Rapidly operationalize customer sales engagement

“We accomplished a year’s worth of work in three-months time.” —Senior Director, Customer Experience Centers

Shortly after acquisition, a Silicon-valley software company was given a clear directive: grow sales—fast. Much of the burden fell to a sales support team that engages customers through identifying key issues and co-creating roadmaps for solving them in a highly-customized workshop setting. These human-centered CXCs (short for customer experience centers) had a promising record—consistently shortening the sales cycle and increasing the value of the sale by up to 30%.

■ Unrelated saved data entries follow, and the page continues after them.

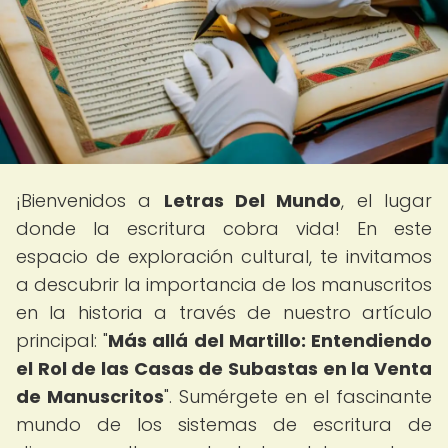
¡Bienvenidos a
Letras Del Mundo
, el lugar
donde la escritura cobra vida! En este
espacio de exploración cultural, te invitamos
a descubrir la importancia de los manuscritos
en la historia a través de nuestro artículo
principal: "
Más allá del Martillo: Entendiendo
el Rol de las Casas de Subastas en la Venta
de Manuscritos
". Sumérgete en el fascinante
mundo de los sistemas de escritura de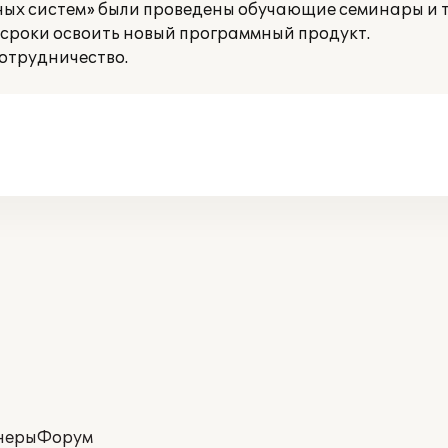
ых систем» были проведены обучающие семинары и 
 сроки освоить новый программный продукт.
отрудничество.
неры
Форум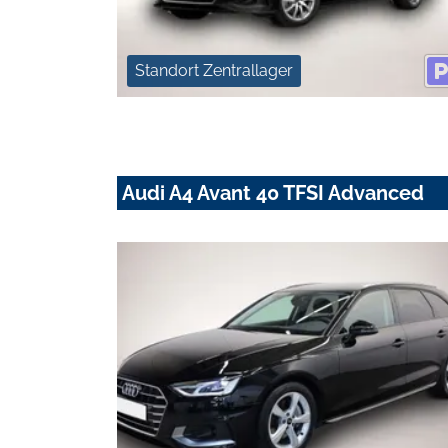
Standort Zentrallager
Audi A4 Avant 40 TFSI Advanced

The challenge was to quickly operationalize the CXC program within the company, integrate it into the acquiring company’s Sales Operations and grow from delivering 30 CXCs/year to 180/year with a small CXC team who had been working together for less than a year.

With time short, we launched several work streams simultaneously. First, we focused on defining, refining, and documenting our client’s high-touch approach into a streamlined, scalable process. We also began crafting an engagement strategy and communications tools to build awareness and drive demand for the service. This included developing a strategy for integrating CXCs into the mother company and leveraging its global reach. Finally, we developed on-boarding materials, reporting tools, and a metrics-based approach to evaluating and prioritizing CXC candidates.

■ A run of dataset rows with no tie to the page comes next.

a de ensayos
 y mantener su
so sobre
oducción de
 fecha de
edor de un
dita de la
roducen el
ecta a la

At the end of three months, the team delivered:

  • Complete process documentation (including roles and responsibilities)
  • A detailed CXC process map (and accompanying simplified customer-facing version)
  • A CXC playbook describing the approach, methods, benefits, and SLAs involved in delivering CXCs
  • An introduction to the CXC presentation and engagement plan to build awareness and drive demand for CXCs among the sales teams
  • A reporting dashboard and metrics-based evaluation tool to review and prioritize CXC opportunities
  • A model for enabling adoption at global CXCs. (including model for building capacity)

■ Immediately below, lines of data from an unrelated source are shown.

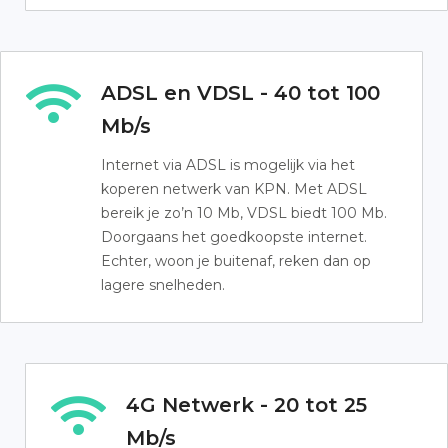
ADSL en VDSL - 40 tot 100
Mb/s
Internet via ADSL is mogelijk via het
koperen netwerk van KPN. Met ADSL
bereik je zo’n 10 Mb, VDSL biedt 100 Mb.
Doorgaans het goedkoopste internet.
Echter, woon je buitenaf, reken dan op
lagere snelheden.
4G Netwerk - 20 tot 25
Mb/s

The project was not without challenges. Deadline pressures, shifting priorities, lack of clearly defined roles and different working styles created an environment in which alignment and trust were not well-established. To compensate, Territory worked onsite in highly-focused, sprint-like workshops to gather information, gain consensus and quickly validate assumptions. Work-in-progress was kept visible on the walls in “war room” fashion and available for easy review. Additionally, deliverables in development were also accessible through an online progress dashboard. Weekly all-team reviews kept the team aware of progress, but required individual initiative to ensure in-depth reviews.

Despite the pressure and ambiguity, the team forged ahead successfully. By the end of the engagement, the CXC team had already increased the volume of the CXC pipeline by 400% and were well on their way to meeting their global target.